There was a Dustin Hoffman movie from the 1976, ‘Marathon Man’ (yes I am exposing my vintage); the simple question by the antagonist was ‘is it safe’? Poor Dustin Hoffman did not know what, where, how, why and when. He, as well as the audience was the receiver of the pain and fear. We find ourselves a similar situation; instead of diamonds wholesale jerseys it is our health records at risk. There is financial value in our health records, but the bad actors may not be out for only financial gain, it also affects brand value and reputation. The risks and stakes are high and the intruders may already be in our systems just looking around for something interesting.

So the ‘fear, uncertainty and doubt’ routine has reached our executives and they want to know ‘What can we Novy do to prevent this Defense from happening to us?’ Our teams are doing their best to train our consumers of IT services not to ‘click on that link’. The intrigue and creativeness of the hackers are sometimes unbelievable.

There are many examples both inside healthcare and other industries; however, healthcare is a target since the value of a health record is more than just a credit card number. In case you are interested: (HHS Breach Report). The net result is the top ten breaches for the last about 3 years is responsible for 136 Circulair million records. At a value of $ 150 per record has a potential street value of $20 billion.

Hence the fact that | healthcare is a target.

How does VMware approach this area:

First, it is not a product; it is an approach, a layered approach that involves different organizations. Not one company can solve this complex area alone.

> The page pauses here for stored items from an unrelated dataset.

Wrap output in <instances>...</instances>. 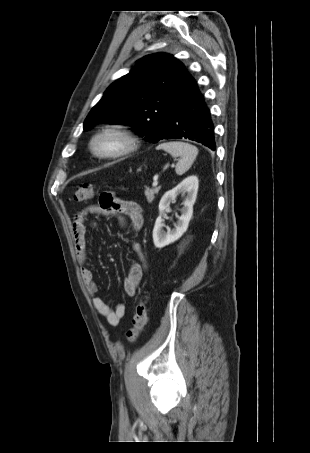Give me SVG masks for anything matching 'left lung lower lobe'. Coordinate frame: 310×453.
I'll list each match as a JSON object with an SVG mask.
<instances>
[{
	"instance_id": "1",
	"label": "left lung lower lobe",
	"mask_w": 310,
	"mask_h": 453,
	"mask_svg": "<svg viewBox=\"0 0 310 453\" xmlns=\"http://www.w3.org/2000/svg\"><path fill=\"white\" fill-rule=\"evenodd\" d=\"M189 139L215 150L214 124L197 82L190 75L171 113L162 139Z\"/></svg>"
}]
</instances>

Our approach starts with an assessment to help to understand your security risks. We Beautiful also work with several organizations that can help you assess your risk. We provide free tools to provide some immediate feedback. We wholesale NBA jerseys follow that with a ‘Hardening Guide’, which is a step-by-step approach to remediating the risks to your virtual environments. One of the capabilities allows for workloads be wholesale NBA jerseys better isolated through distributed firewall. This approach may include hardware, software and or services.

We have just completed a white paper for you to explore the VMware concept of Security and Network Virtualization for Healthcare (VMware Healthcare Security Whitepaper) and although we may not be able to catch the villain of this story, but we can ‘protect our house.’